Delladio rilancia: l’offerta in quota deve ampliarsi
Delladio (La Sportiva): «Riaprire? Non sono competente Ma tutto ciò provocherà danni enormi all’indotto»
Non vuole prendere posizione sul braccio di ferro tra chi vuole e chi non vuole aprire gli impianti da sci, ma il presidente de La Sportiva, Lorenzo Delladio, e vicepresidente di Confindustria, parla di «un danno enorme all’indotto». E guarda al futuro: «Il turismo deve cambiare ed essere più sostenibile. Bisogna ampliare l’offerta in quota».

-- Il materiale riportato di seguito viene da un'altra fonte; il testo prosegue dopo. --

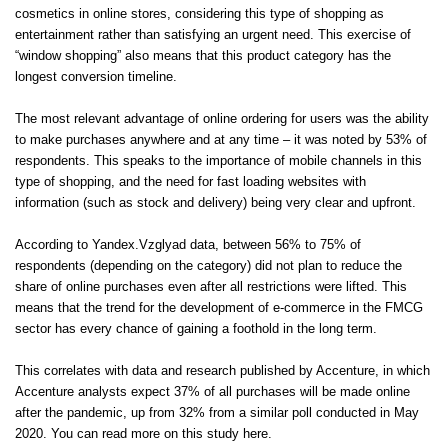
cosmetics in online stores, considering this type of shopping as
entertainment rather than satisfying an urgent need. This exercise of
“window shopping” also means that this product category has the
longest conversion timeline.
The most relevant advantage of online ordering for users was the ability
to make purchases anywhere and at any time – it was noted by 53% of
respondents. This speaks to the importance of mobile channels in this
type of shopping, and the need for fast loading websites with
information (such as stock and delivery) being very clear and upfront.
According to Yandex.Vzglyad data, between 56% to 75% of
respondents (depending on the category) did not plan to reduce the
share of online purchases even after all restrictions were lifted. This
means that the trend for the development of e-commerce in the FMCG
sector has every chance of gaining a foothold in the long term.
This correlates with data and research published by Accenture, in which
Accenture analysts expect 37% of all purchases will be made online
after the pandemic, up from 32% from a similar poll conducted in May
2020. You can read more on this
study here
.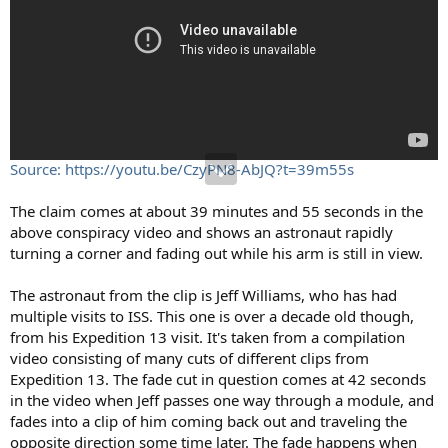
Source: https://youtu.be/CzyPN8-AbJQ?t=39m55s
The claim comes at about 39 minutes and 55 seconds in the
above conspiracy video and shows an astronaut rapidly
turning a corner and fading out while his arm is still in view.
The astronaut from the clip is Jeff Williams, who has had
multiple visits to ISS. This one is over a decade old though,
from his Expedition 13 visit. It's taken from a compilation
video consisting of many cuts of different clips from
Expedition 13. The fade cut in question comes at 42 seconds
in the video when Jeff passes one way through a module, and
fades into a clip of him coming back out and traveling the
opposite direction some time later. The fade happens when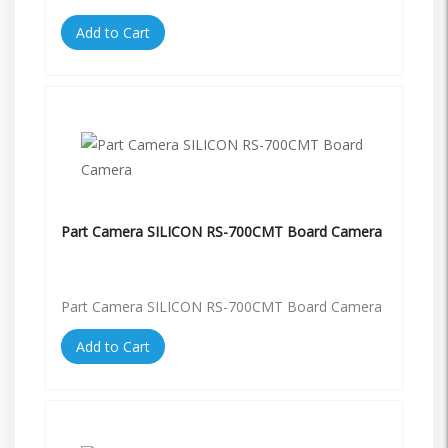
Add to Cart
Part Camera SILICON RS-700CMT Board Camera
Part Camera SILICON RS-700CMT Board Camera
Add to Cart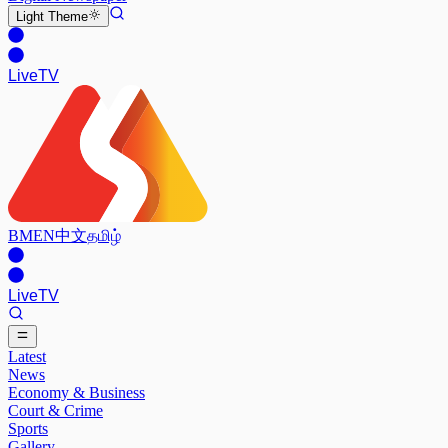
Light
Theme
Live
TV
BM
EN
中文
தமிழ்
Live
TV
Latest
News
Economy & Business
Court & Crime
Sports
Gallery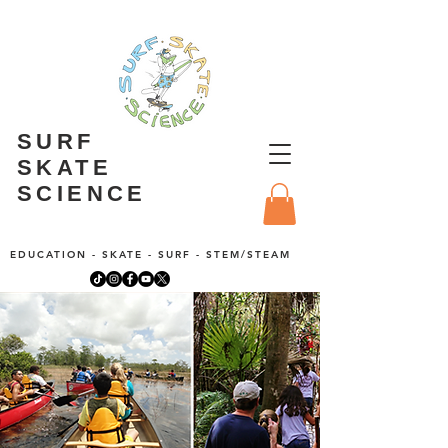
SURF
SKATE
SCIENCE
EDUCATION - SKATE - SURF - STEM/STEAM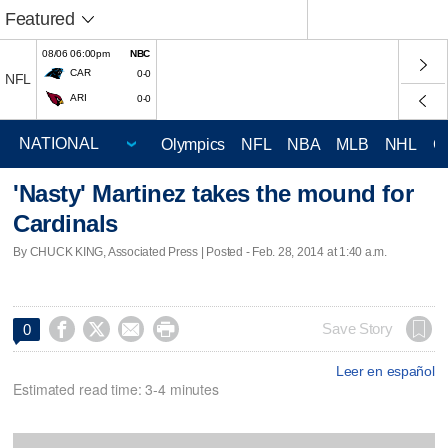
Featured
08/06 06:00pm
NBC
CAR
0-0
NFL
ARI
0-0
Olympics
NFL
NBA
MLB
NHL
C
'Nasty' Martinez takes the mound for
Cardinals
By CHUCK KING, Associated Press | Posted - Feb. 28, 2014 at 1:40 a.m.




Save Story
0
Leer en español
Estimated read time: 3-4 minutes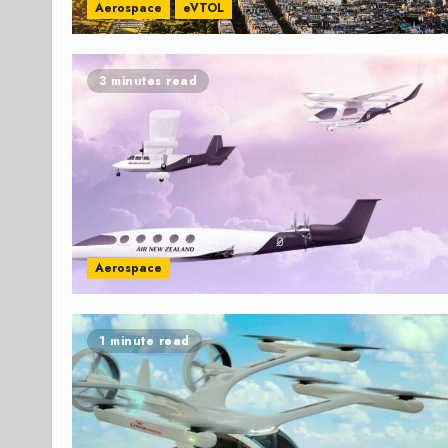
Aerospace
eVTOL
3 minutes read
Aerospace
1 minute read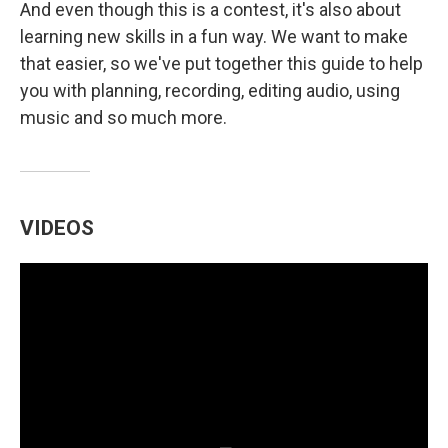
And even though this is a contest, it's also about
learning new skills in a fun way. We want to make
that easier, so we've put together this guide to help
you with planning, recording, editing audio, using
music and so much more.
VIDEOS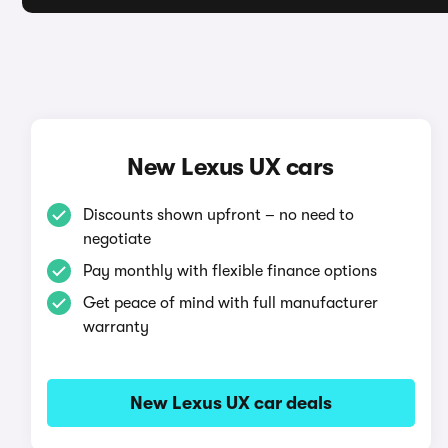
New Lexus UX cars
Discounts shown upfront – no need to
negotiate
Pay monthly with flexible finance options
Get peace of mind with full manufacturer
warranty
New Lexus UX car deals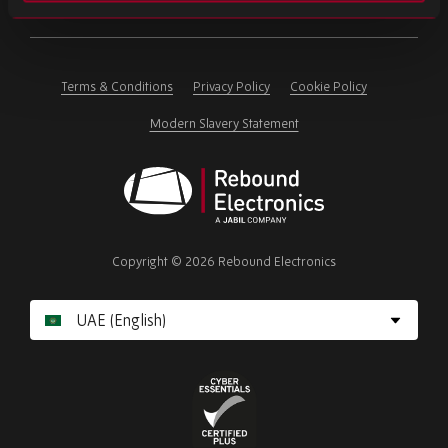
Please
ignore
this
field
Terms & Conditions
Privacy Policy
Cookie Policy
Modern Slavery Statement
Rebound
Electronics
Copyright © 2026 Rebound Electronics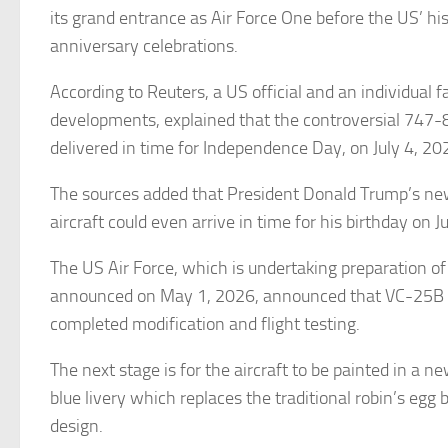
its grand entrance as Air Force One before the US’ hi
anniversary celebrations.
According to Reuters, a US official and an individual f
developments, explained that the controversial 747-8
delivered in time for Independence Day, on July 4, 20
The sources added that President Donald Trump’s ne
aircraft could even arrive in time for his birthday on 
The US Air Force, which is undertaking preparation of 
announced on May 1, 2026, announced that VC-25B B
completed modification and flight testing.
The next stage is for the aircraft to be painted in a n
blue livery which replaces the traditional robin’s egg 
design.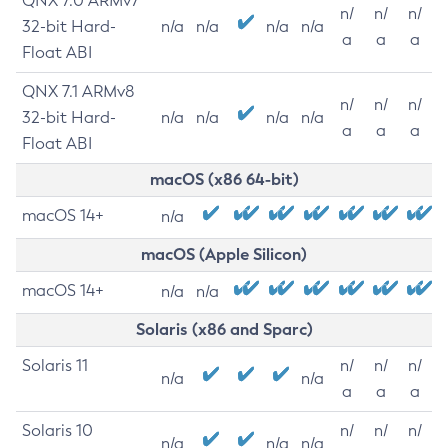
QNX 7.0 ARMv7
n/
n/
n/
32-bit Hard-
n/a
n/a
n/a
n/a
a
a
a
Float ABI
QNX 7.1 ARMv8
n/
n/
n/
32-bit Hard-
n/a
n/a
n/a
n/a
a
a
a
Float ABI
macOS (x86 64-bit)
macOS 14+
n/a
macOS (Apple Silicon)
macOS 14+
n/a
n/a
Solaris (x86 and Sparc)
Solaris 11
n/
n/
n/
n/a
n/a
a
a
a
Solaris 10
n/
n/
n/
n/a
n/a
n/a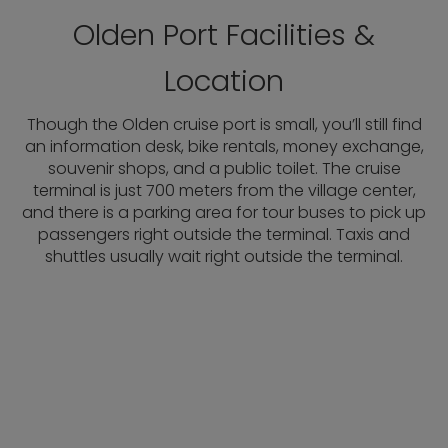
Olden Port Facilities &
Location
Though the Olden cruise port is small, you’ll still find
an information desk, bike rentals, money exchange,
souvenir shops, and a public toilet. The cruise
terminal is just 700 meters from the village center,
and there is a parking area for tour buses to pick up
passengers right outside the terminal. Taxis and
shuttles usually wait right outside the terminal.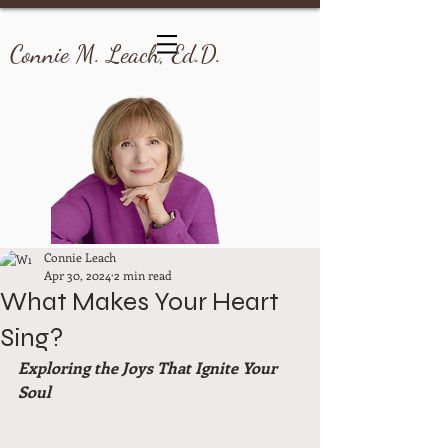
Connie M. Leach, Ed.D.
Connie Leach
Apr 30, 2024
2 min read
What Makes Your Heart
Sing?
Exploring the Joys That Ignite Your 
Soul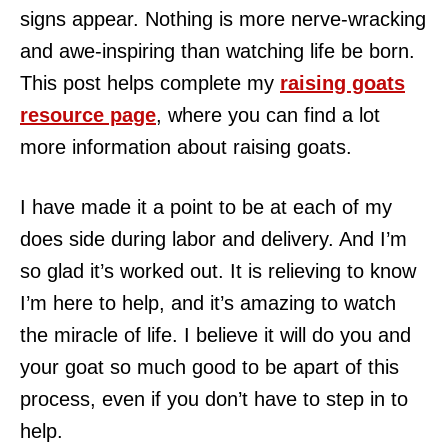
signs appear. Nothing is more nerve-wracking
and awe-inspiring than watching life be born.
This post helps complete my
raising goats
resource page
, where you can find a lot
more information about raising goats.
I have made it a point to be at each of my
does side during labor and delivery. And I’m
so glad it’s worked out. It is relieving to know
I’m here to help, and it’s amazing to watch
the miracle of life. I believe it will do you and
your goat so much good to be apart of this
process, even if you don’t have to step in to
help.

Non si avventura fra chi spinge per l’apertura degli impianti e chi no. «Non è il mio mestiere», ripete Lorenzo Delladio. Ciò detto, il presidente de La Sportiva già intravede la ferita per l’economia: «Un danno enorme, che colpirà tutto l’indotto». Ma in questo momento, che lascerà solchi indelebili, l’imprenditore e vicepresidente di Confindustria rispolvera il suo progetto: quello nato nel 2017 per rilanciare il passo Rolle. «La politica non mi ha lasciato andare avanti ma ciò che pensavamo vale ancora più oggi: serve un cambio di prospettiva radicale per il turismo di montagna». La sua idea originaria era chiarissima: riportare un’area tradizionalmente vocata allo sci alpino al naturale, attraverso lo smantellamento degli impianti e la riqualificazione delle strutture presenti. «Tutto questo per soddisfare nuovi target di appassionati della natura e della vita attiva all’aria aperta, alla ricerca di benessere, sostenibilità, sicurezza e semplicità». En plein air, distanziati. «Che non significa che non possano esserci impianti — precisa — piuttosto che ci possano essere alternative».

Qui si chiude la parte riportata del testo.